Prompt — Each line below needs to be returned exactly. Skip any picture.

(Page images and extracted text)

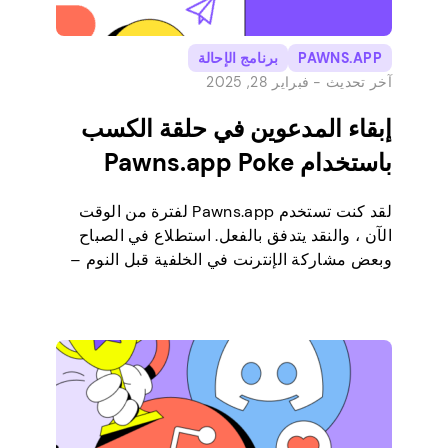
PAWNS.APP
برنامج الإحالة
آخر تحديث -
فبراير 28, 2025
إبقاء المدعوين في حلقة الكسب
باستخدام Pawns.app Poke
لقد كنت تستخدم Pawns.app لفترة من الوقت
الآن ، والنقد يتدفق بالفعل. استطلاع في الصباح
وبعض مشاركة الإنترنت في الخلفية قبل النوم –
طريقك إلى المال الإضافي ثابت. وبالطبع ، لقد
أعطيت أيضا برنامج الإحالة الخاص بنا فرصة
لزيادة دخلك إلى أقصى حد. ولكن هل يبذل
المدعوون قصارى جهدهم لتكديسها لأنفسهم
وللك؟ البعض بالتأكيد ، […]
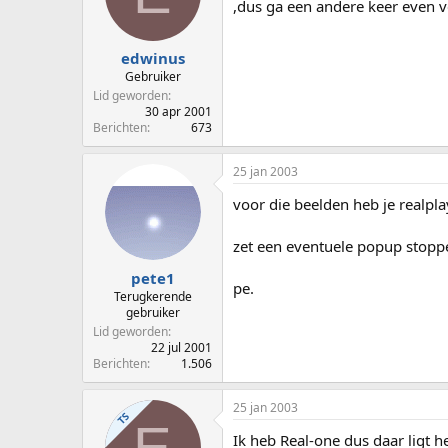
,dus ga een andere keer even v
edwinus
Gebruiker
Lid geworden
30 apr 2001
Berichten
673
25 jan 2003
voor die beelden heb je realpla
zet een eventuele popup stopper
pete1
pe.
Terugkerende
gebruiker
Lid geworden
22 jul 2001
Berichten
1.506
25 jan 2003
TS
E
Ik heb Real-one dus daar ligt he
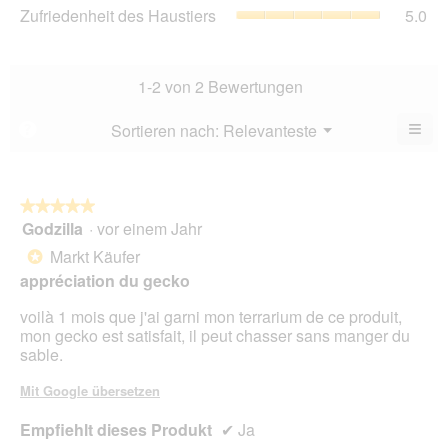
5
Zuf
Zufriedenheit des Haustiers
5.0
5.
Ver
von
des
Dur
5.
Hau
Bew
Dur
5
Bew
1-2 von 2 Bewertungen
von
5
5.
von
≡
Menü
Sortieren nach:
Relevanteste
?
▼
5.
Wen
Sie
auf
die
folg
★★★★★
★★★★★
Scha
Godzilla
·
vor einem Jahr
5
klic
von
wird
Markt Käufer
*
der
5
unte
appréciation du gecko
Sternen.
aufg
Inhal
voilà 1 mois que j'ai garni mon terrarium de ce produit,
aktua
mon gecko est satisfait, il peut chasser sans manger du
sable.
Mit Google übersetzen
Empfiehlt dieses Produkt
✔
Ja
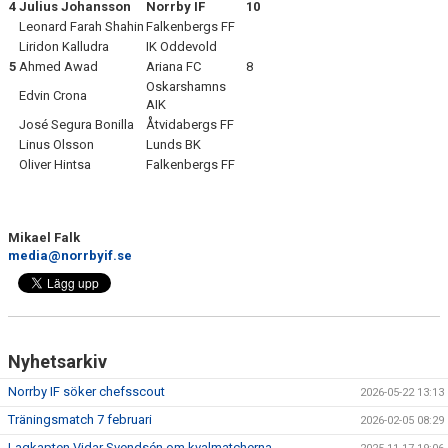
4
Julius Johansson
Norrby IF
10
Leonard Farah Shahin
Falkenbergs FF
Liridon Kalludra
IK Oddevold
5
Ahmed Awad
Ariana FC
8
Oskarshamns
Edvin Crona
AIK
José Segura Bonilla
Åtvidabergs FF
Linus Olsson
Lunds BK
Oliver Hintsa
Falkenbergs FF
Mikael Falk
media@norrbyif.se
Nyhetsarkiv
Norrby IF söker chefsscout
2026-05-22 13:13
Träningsmatch 7 februari
2026-02-05 08:29
Lagkapten Vidar Svendsén om kvalmatcherna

Problem solution —
PAWNS.APP
برنامج الإحالة
آخر تحديث -
فبراير 28, 2025
إبقاء المدعوين في حلقة الكسب
باستخدام Pawns.app Poke
لقد كنت تستخدم Pawns.app لفترة من الوقت
الآن ، والنقد يتدفق بالفعل. استطلاع في الصباح
وبعض مشاركة الإنترنت في الخلفية قبل النوم –
طريقك إلى المال الإضافي ثابت. وبالطبع ، لقد
أعطيت أيضا برنامج الإحالة الخاص بنا فرصة
لزيادة دخلك إلى أقصى حد. ولكن هل يبذل
المدعوون قصارى جهدهم لتكديسها لأنفسهم
وللك؟ البعض بالتأكيد ، […]
,dus ga een andere keer even v
edwinus
Gebruiker
Lid geworden
30 apr 2001
Berichten
673
25 jan 2003
voor die beelden heb je realpla
zet een eventuele popup stopper
pete1
pe.
Terugkerende
gebruiker
Lid geworden
22 jul 2001
Berichten
1.506
25 jan 2003
TS
E
Ik heb Real-one dus daar ligt he
5
Zuf
Zufriedenheit des Haustiers
5.0
5.
Ver
von
des
Dur
5.
Hau
Bew
Dur
5
Bew
1-2 von 2 Bewertungen
von
5
5.
von
≡
Menü
Sortieren nach:
Relevanteste
?
▼
5.
Wen
Sie
auf
die
folg
★★★★★
★★★★★
Scha
Godzilla
·
vor einem Jahr
5
klic
von
wird
Markt Käufer
*
der
5
unte
appréciation du gecko
Sternen.
aufg
Inhal
voilà 1 mois que j'ai garni mon terrarium de ce produit,
aktua
mon gecko est satisfait, il peut chasser sans manger du
sable.
Mit Google übersetzen
Empfiehlt dieses Produkt
✔
Ja
4
Julius Johansson
Norrby IF
10
Leonard Farah Shahin
Falkenbergs FF
Liridon Kalludra
IK Oddevold
5
Ahmed Awad
Ariana FC
8
Oskarshamns
Edvin Crona
AIK
José Segura Bonilla
Åtvidabergs FF
Linus Olsson
Lunds BK
Oliver Hintsa
Falkenbergs FF
Mikael Falk
media@norrbyif.se
Nyhetsarkiv
Norrby IF söker chefsscout
2026-05-22 13:13
Träningsmatch 7 februari
2026-02-05 08:29
Lagkapten Vidar Svendsén om kvalmatcherna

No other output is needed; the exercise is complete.